If data egress is the key challenge to costs, what drives the data egress beyond the obvious content for user interfaces? …

  • Obviously, you have the business data flows, some of these flows will be understood by the business community. But not all, this is down to the way data from the cloud can be exposed to another. For example inefficient services with APIs that require frequent polling and not using expressing the request efficiently, rather than perhaps express the request using HTTP header attributes and other efficiencies or even utilize frameworks such as webhooks so data can be pushed.
  • High-speed data access, often drives data replication having databases in multiple clouds with mirror image data in each location even if the majority of the data is not necessarily needed. This can happen with technologies such as Kafka which for non compacted topics will mean every event can be replicated even if that event has a short lifetime.
  • One of the hidden costs is the operational tasks of gathering logs to a combined view so end to end insights can be obtained. A detailed log can actually yield more ‘data’ by volume than the business flows themselves because it is semi-structured, and intended to be very readable and at the most granular level there to help debug and test.

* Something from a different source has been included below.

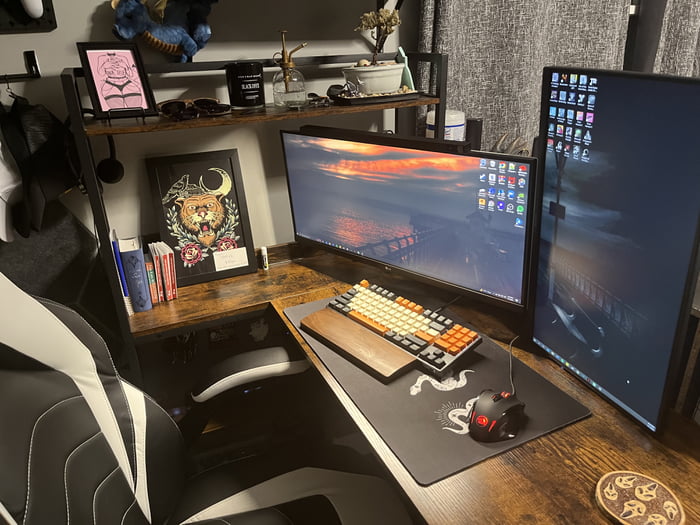 This screenshot has height=525, width=700. I want to click on desk, so click(536, 467). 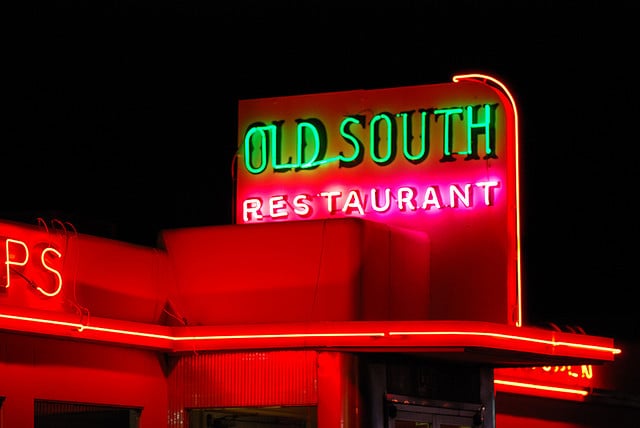 The image size is (640, 428). Identify the location of window in door. (404, 426).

In addition to the data flows, you need to consider how other linkages in addition to the Oracle-Azure connection are involved. In the detailed documentation, it is not possible to get your on-premises location connected to one of the clouds (e.g. Oracle FastConnect, and then assume your traffic can hop to Azure via the bridge using FastConnect and Azure’s ExpressRoute.  To add performance to your solution parts in both Azure and Oracle Cloud, you still need to have FastConnect and ExpressRoute configured to your on-premises location. This, of course, may impact how bulk data for lift and shift app use cases such as EBS may be applied. For example, if you choose to regularly bulk data transfer between on-premise and EBS via the app/middleware tier rather than via direct DB, and that mid-tier is running in Azure – you will need both routes established.

Conclusion

There is no doubt that the Oracle-Azure cloud to cloud linkage is a step forward, but ‘the devil is in the details‘ as the saying goes. To optimize the benefits and savings we’d suggest that you;

  • you’ll need to think through your use cases – understand data flow and volume (someone bulk syncing application data with a data warehouse?),
  • define a cloud data strategy – to layout principles, approaches and identify compliance needs, this is particularly helpful for custom solution development, so the right level of log data is consolidated with the important details, data retention addresses compliance requirements and doesn’t ratchet up unnecessary costs (there is a tendency to horde data just in case – if this is really wanted, think about how its stored),
  • based on business common usage models define a simple forecasting formula – being able to quantify data costs will always make it easier to challenge back data hoarding tendency,
  • confirm the inter-cloud network vendor charges when working with multi-cloud.